In calculating the CPI, the U.S. Bureau of Labor Statistics uses a formula that reflects the fact that consumers shift their purchases toward products that have fallen in relative price. Although this substitution game means the BLS reduces what we pay by “living with” store brands instead of name brands, BLS says my analysis is incorrect. Their objective “is to calculate the change in the amount consumers need to spend to maintain a constant level of satisfaction.” As long as the BLS gets to define “satisfaction.”

Where, oh where is Mick when we need him?

The Social Security Administration writes, “Since 1975, Social Security’s general benefit increases have been based on increases in the cost of living, as measured by the Consumer Price Index. We call such increases Cost-Of-Living Adjustments, or COLAs. Because there has been a decline in the Consumer Price Index, there will be no COLA payable in 2010.”

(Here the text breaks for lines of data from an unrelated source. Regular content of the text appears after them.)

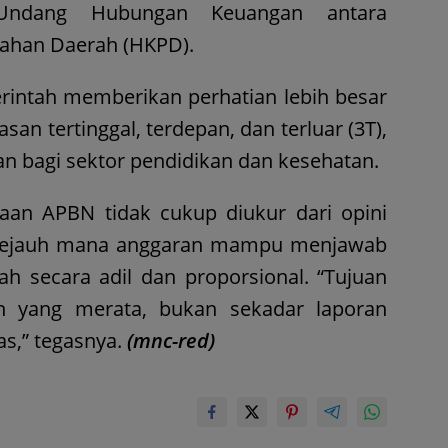
-Undang Hubungan Keuangan antara
tahan Daerah (HKPD).
erintah memberikan perhatian lebih besar
an tertinggal, terdepan, dan terluar (3T),
 bagi sektor pendidikan dan kesehatan.
laan APBN tidak cukup diukur dari opini
ri sejauh mana anggaran mampu menjawab
h secara adil dan proporsional. “Tujuan
n yang merata, bukan sekadar laporan
as,” tegasnya.
(mnc-red)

  • Campbell’s Cream of Tomato soup costs between 80 cents and $1 per can in most markets today. Do you remember when it was 40 cents? I do. But the Cost of Living has declined.
  • A five-pound bag of flour costs about $2.49 in most markets today. Do you remember when it was a buck? I do. But the Cost of Living has declined.
  • Gasoline costs between $3.50 and $4 per gallon in most markets. Do you remember when it was $0.999? I do. But the Cost of Living has declined.
  • According to USAToday, health insurance premiums cost about $13,375 per annum last year. (And despite the new law, insurers say they do not have to cover kids with pre-existing conditions.) Do you remember when a family policy cost $2,500? I do. But your premiums will still go up. And, of course, the Cost of Living has declined.
  • Milk costs between $3.50 and $4 per gallon in most markets. Do you remember when it was $1.75? I do. But the Cost of Living has declined.

I wish stuff didn’t cost so much but even more I wish our “leaders” didn’t lie to us about stuff costing so much. Oddly, I cannot vote myself a raise.